Vendredi 29 mai, Donald Trump a annoncé que son pays allait mettre fin aux exemptions accordées à Hong Kong dans le cadre de sa relation spéciale avec les Etats-Unis. Que pensez-vous de cette décision ?
Le futur de Hong Kong devrait se décider en dehors des tensions entre les Etats-Unis et la Chine. Nous voulons encourager plus de dirigeants étrangers, et pas seulement le président américain, à prêter davantage attention à ce qu’il se passe chez nous. Nous savons que le calendrier n’est pas le meilleur pour nous : l’évolution de la pandémie de coronavirus préoccupe les dirigeants, ce qui rend difficile de s’intéresser à Hong Kong. Mais il est impératif que les législateurs comprennent que nous ne sommes pas un cas isolé.
L’Europe est pour l’instant restée très discrète au sujet de cette loi…
Il faut pourtant que les pays européens soutiennent Hong Kong dans cette bataille.
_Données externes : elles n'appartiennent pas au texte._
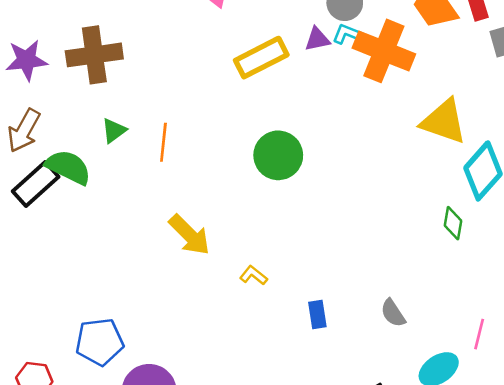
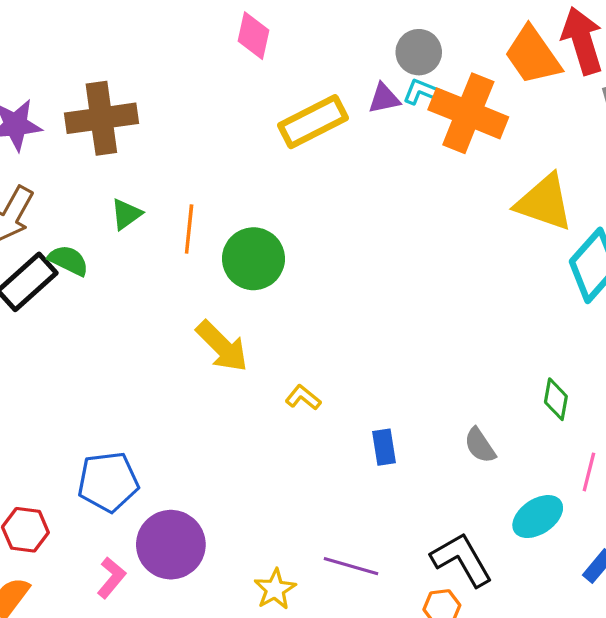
green circle: (278, 155) -> (253, 259), moved
green semicircle: (68, 167) -> (68, 260), size x0.7
green diamond: (453, 223) -> (556, 399), moved

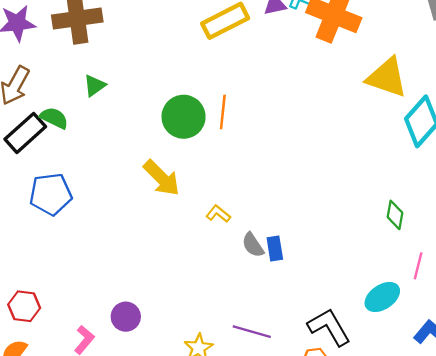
orange line: (189, 229) -> (223, 112), moved
gray semicircle: (480, 445) -> (253, 245), moved
blue pentagon: (108, 482) -> (51, 194), moved
purple circle: (171, 545) -> (126, 317), size x0.6

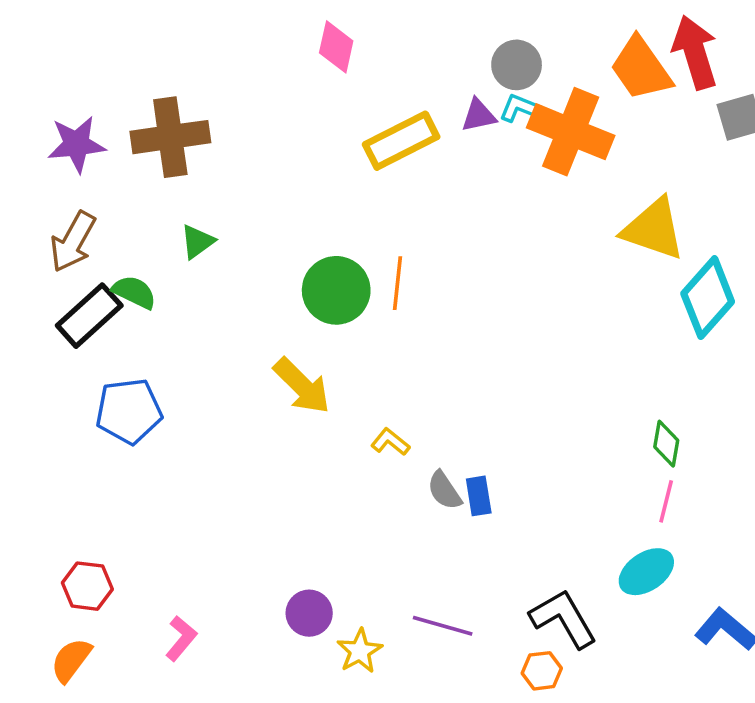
pink line: (418, 266) -> (666, 501), moved
purple circle: (126, 317) -> (309, 613), moved

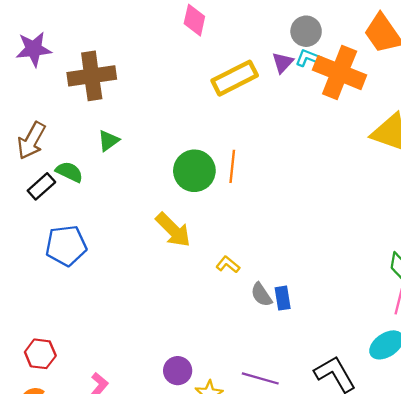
purple triangle: (479, 115) -> (283, 62), turned -35
purple star: (77, 144) -> (34, 49), moved
black rectangle: (89, 316) -> (41, 186), size x0.7

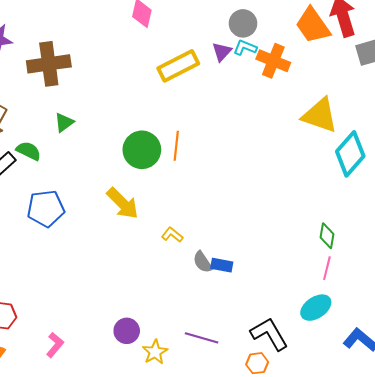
orange cross: (340, 73) -> (273, 61), size x0.7
blue pentagon: (66, 246) -> (46, 208), moved
blue rectangle: (283, 298) -> (222, 265), turned -70

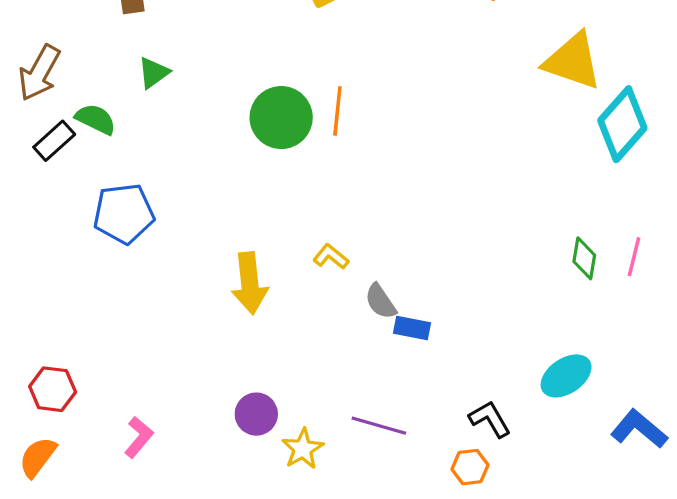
yellow arrow: (123, 203) -> (250, 283), moved, turned 39
blue rectangle: (222, 265) -> (412, 328), moved
pink line: (327, 268) -> (634, 257), moved
black L-shape: (269, 334) -> (490, 419), size x0.7

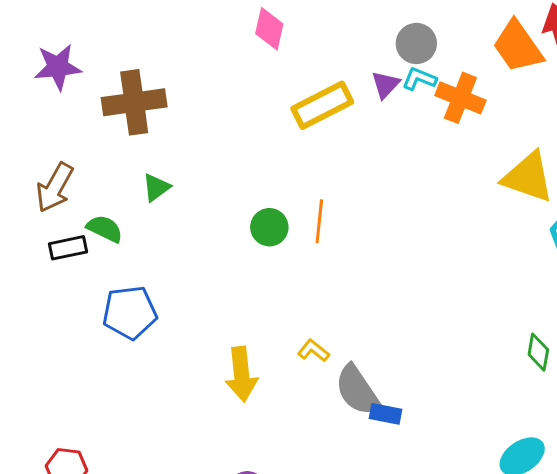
green circle: (281, 118) -> (269, 227), size x0.7
black rectangle: (54, 141) -> (68, 248), turned 30
gray semicircle: (381, 301) -> (358, 390), size x1.6

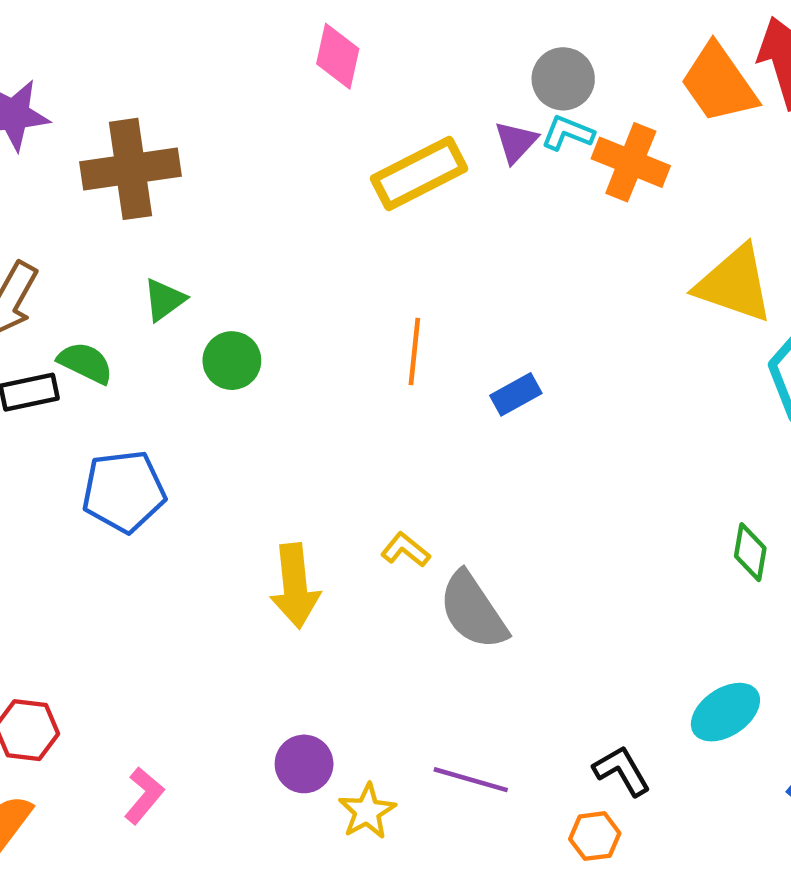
green circle: (269, 227) -> (232, 361), moved
blue rectangle: (385, 414) -> (516, 394), moved, turned -40

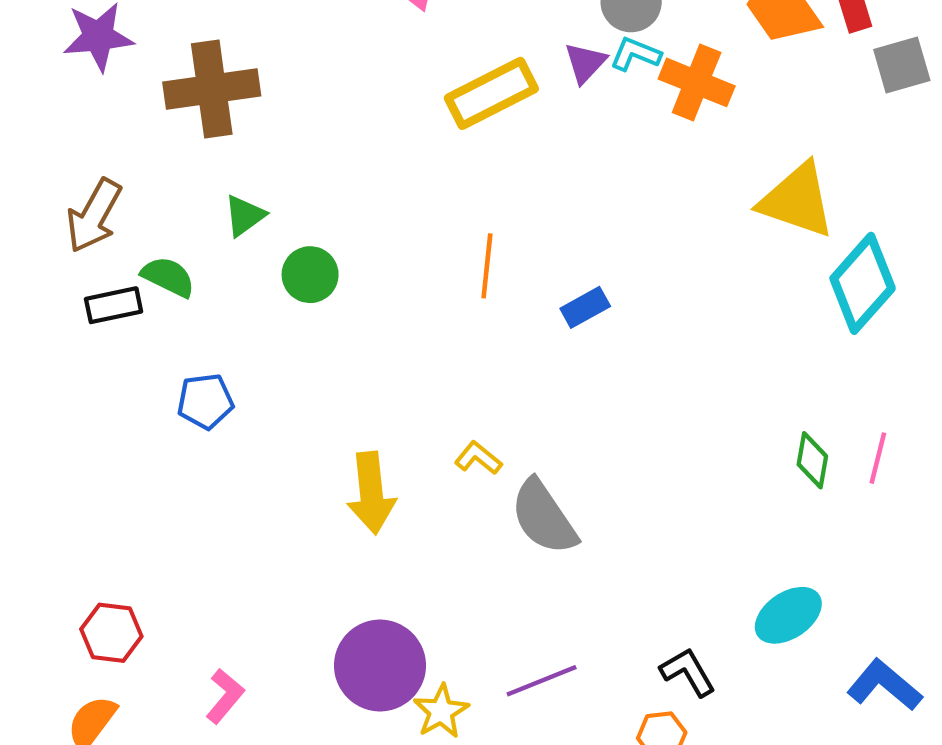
blue pentagon: (124, 491) -> (205, 401), size x0.7
purple circle: (304, 764) -> (380, 666), size x1.6
purple line: (471, 780) -> (542, 681), turned -38

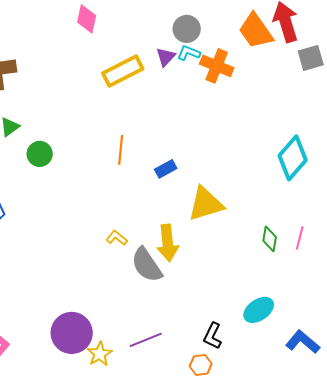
yellow triangle: (797, 200) -> (206, 204), moved, turned -36
yellow arrow: (371, 493) -> (168, 243), moved
black L-shape: (688, 672) -> (213, 336), turned -124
Cette situation va affecter l’intérêt économique des entreprises européennes installées sur le territoire. L’interventionnisme de Pékin sera plus présent que jamais. Si personne ne s’oppose à ce texte, alors les sociétés ayant investi à Hong Kong vont en subir les conséquences.
Il y aura aussi évidemment des effets politiques. Si cette loi est appliquée, Pékin pourra facilement faire taire journalistes et militants, et ensuite utiliser la même stratégie pour réduire au silence les habitants de Taïwan, puis au-delà. Si l’Europe ne prend pas ses responsabilités face à Hong Kong, elle doit prendre en compte que l’effet de cette loi chinoise ne se limitera pas à notre territoire. Ce n’est qu’une étape. Les conséquences de cette loi vont affecter d’autres parties du monde, y compris jusqu’en Italie, qui a signé des contrats massifs à l’occasion de l’initiative de la Nouvelle route de la soie. Les pays qui y participent seront aussi menacés.
Une manifestation a déjà été organisée le 24 mai pour protester contre la mise en place de cette loi à Hong Kong. D’autres mouvements de protestation sont-ils prévus ?
Oui. La pandémie est presque terminée à Hong Kong - nous n’avons plus que quelques cas de confirmés de Covid-19 depuis plusieurs semaines. Nous avons prévu une manifestation le 4 juin. C’est une date très symbolique puisqu’il s’agit de la commémoration du jour du massacre de la place Tian’anmen quand, en 1989, l’armée chinoise a réprimé le mouvement d’étudiants, d’ouvriers et d’intellectuels chinois demandant plus de démocratie à Pékin. Aujourd’hui, à Hong Kong, nous sommes prêts à battre le pavé une nouvelle fois.